Onward State
- Website type: Student-run news website for the Penn State community
- Founders: Davis Shaver, Eli Glazier, Evan Kalikow
- Editor: Collin Ward
- Website: onwardstate.com
- Users: 16 million annually
- Launched: November 17, 2008; 17 years ago

= Onward State =

Student-run news website in Pennsylvania, United States

Onward State is a student-run news website geared toward members of the Penn State community in Pennsylvania. The website provides news, features, and commentary on issues impacting Penn State and State College. Onward State has published more than 34,000 stories since its founding in November 2008. It was voted the "Best Alternative Media Outlet" in a February 2009 online contest by U.S. News & World Report. Onward State has been cited in the New York Times, USA TODAY, ESPN, The Washington Post, and many other national news outlets. The Associated Press has described Onward State as "one of Penn State's smarter, if sometimes-snarky blogs."

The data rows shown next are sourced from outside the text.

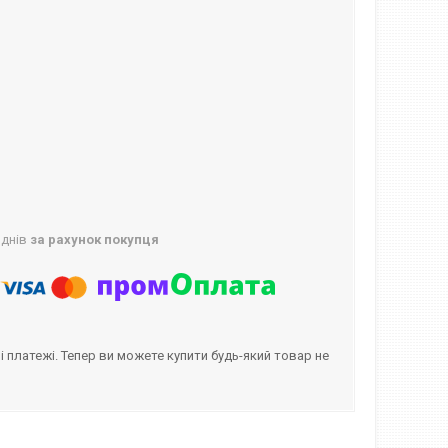
 днів
за рахунок покупця
і платежі. Тепер ви можете купити будь-який товар не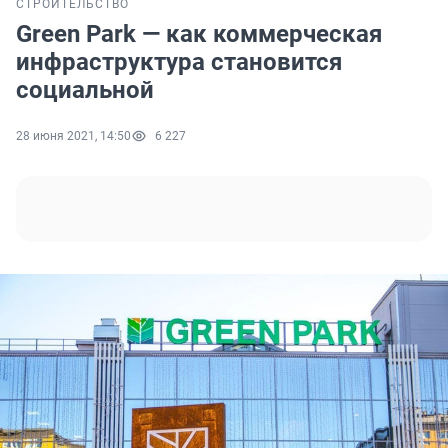
СТРОИТЕЛЬСТВО
Green Park — как коммерческая
инфраструктура становится
социальной
28 июня 2021, 14:50
6 227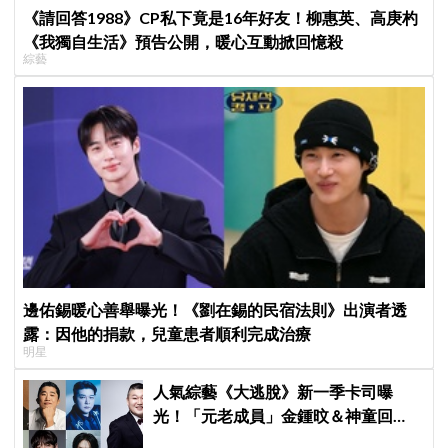
《請回答1988》CP私下竟是16年好友！柳惠英、高庚杓
《我獨自生活》預告公開，暖心互動掀回憶殺
綜藝
邊佑錫暖心善舉曝光！《劉在錫的民宿法則》出演者透
露：因他的捐款，兒童患者順利完成治療
明星
人氣綜藝《大逃脫》新一季卡司曝
光！「元老成員」金鍾旼＆神童回
歸，SEVENTEEN 勝寛驚喜加盟，姜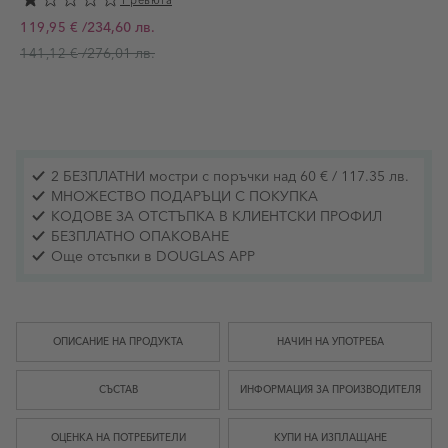
/
234,60 лв.
119,95 €
Промо цена
/
276,01 лв.
141,12 €
2 БЕЗПЛАТНИ мостри с поръчки над 60 € / 117.35 лв.
МНОЖЕСТВО ПОДАРЪЦИ С ПОКУПКА
КОДОВЕ ЗА ОТСТЪПКА В КЛИЕНТСКИ ПРОФИЛ
БЕЗПЛАТНО ОПАКОВАНЕ
Още отсъпки в DOUGLAS APP
ОПИСАНИЕ НА ПРОДУКТА
НАЧИН НА УПОТРЕБА
СЪСТАВ
ИНФОРМАЦИЯ ЗА ПРОИЗВОДИТЕЛЯ
ОЦЕНКА НА ПОТРЕБИТЕЛИ
КУПИ НА ИЗПЛАЩАНЕ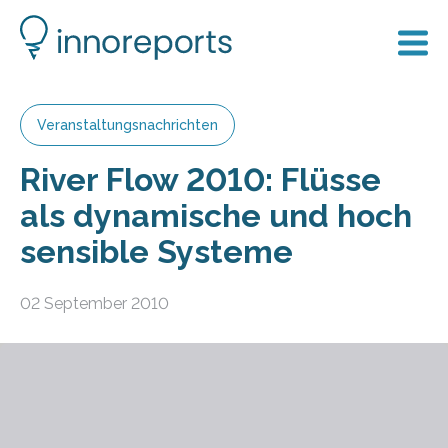
Veranstaltungsnachrichten
River Flow 2010: Flüsse
als dynamische und hoch
sensible Systeme
02 September 2010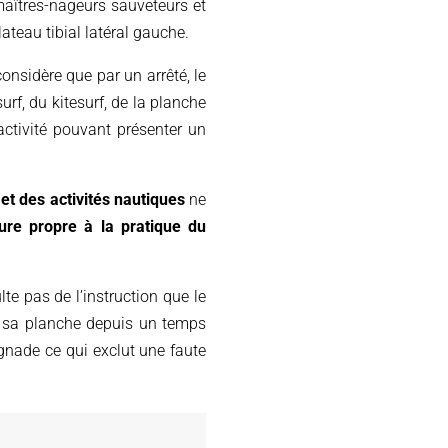
maîtres-nageurs sauveteurs et
ateau tibial latéral gauche.
nsidère que par un arrêté, le
surf, du kitesurf, de la planche
activité pouvant présenter un
et des activités nautiques
ne
ure propre à la pratique du
te pas de l’instruction que le
it sa planche depuis un temps
ignade ce qui exclut une faute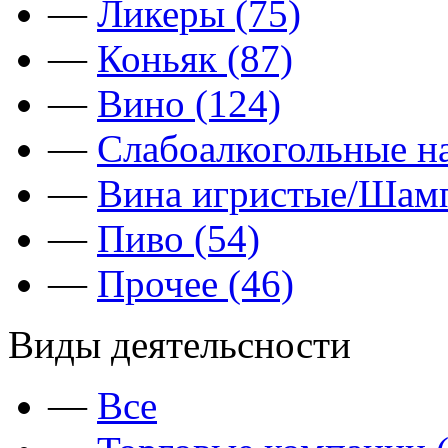
—
Ликеры (75)
—
Коньяк (87)
—
Вино (124)
—
Слабоалкогольные на
—
Вина игристые/Шамп
—
Пиво (54)
—
Прочее (46)
Виды деятельсности
—
Все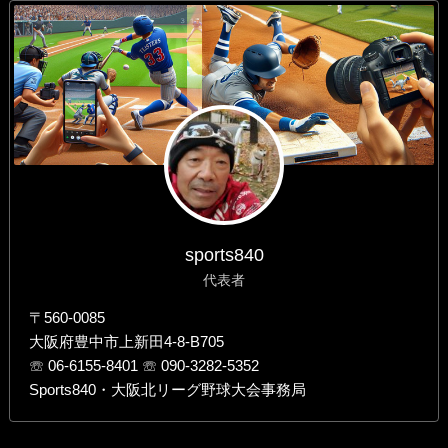
sports840
代表者
〒560-0085
大阪府豊中市上新田4-8-B705
☏ 06-6155-8401 ☏ 090-3282-5352
Sports840・大阪北リーグ野球大会事務局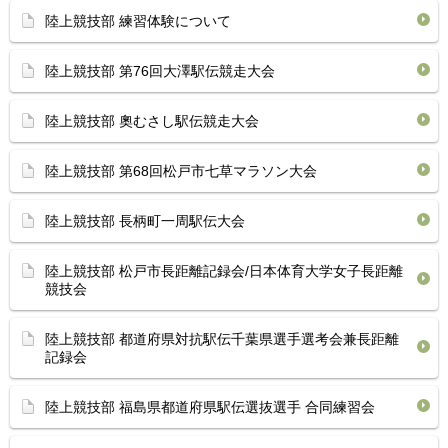
陸上競技部 練習体験について
陸上競技部 第76回大澤駅伝競走大会
陸上競技部 奧むさし駅伝競走大会
陸上競技部 第68回松戸市七草マラソン大会
陸上競技部 長柄町一周駅伝大会
陸上競技部 松戸市長距離記録会/日本体育大学女子長距離
競技会
陸上競技部 都道府県対抗駅伝千葉県選手選考会兼長距離
記録会
陸上競技部 福島県都道府県駅伝選抜選手 合同練習会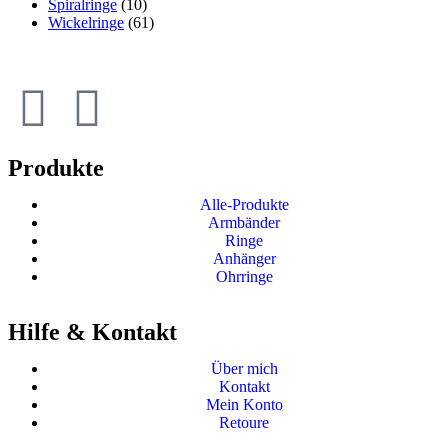
Spiralringe
(10)
Wickelringe
(61)
Produkte
Alle-Produkte
Armbänder
Ringe
Anhänger
Ohrringe
Hilfe & Kontakt
Über mich
Kontakt
Mein Konto
Retoure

Its staff size, including a handful of internally selected editors, fluctuates every semester but generally settles at around 45 people, all Penn State students.

==History==
Onward State was founded in November 2008 by three freshmen (Davis Shaver, Eli Glazier, and Evan Kalikow) in their dormitories in Simmons Hall on Penn State's campus. The concept for Onward State was spearheaded by Shaver, who believed that other local media outlets were not adapting quickly enough to the digital age. For instance, The Daily Collegian, the official school newspaper, didn't have a Facebook page until 2009 and its Twitter feed was mostly automated links. As Shaver later put it: "At first, I thought that perhaps the idea could be realized through The Daily Collegian, a student newspaper with a deservedly-great reputation. That plan never came to a head, though; at the time, the paper just wasn't interested in doing things differently."

The site's first post, published on November 17, 2008, was an unsubstantiated rumor about Girl Talk performing at Penn State, which ended up being true. The website quickly picked up a small cult following among students, faculty, and administrators. It became known initially for its utility as a news aggregator and its snarky commentary, much of which was directed at then-President Graham Spanier. The site nicknamed Spanier "G-Span", began a satirical column called "The View from the University House" written in his name, and even photoshopped a picture of Spanier in a bikini.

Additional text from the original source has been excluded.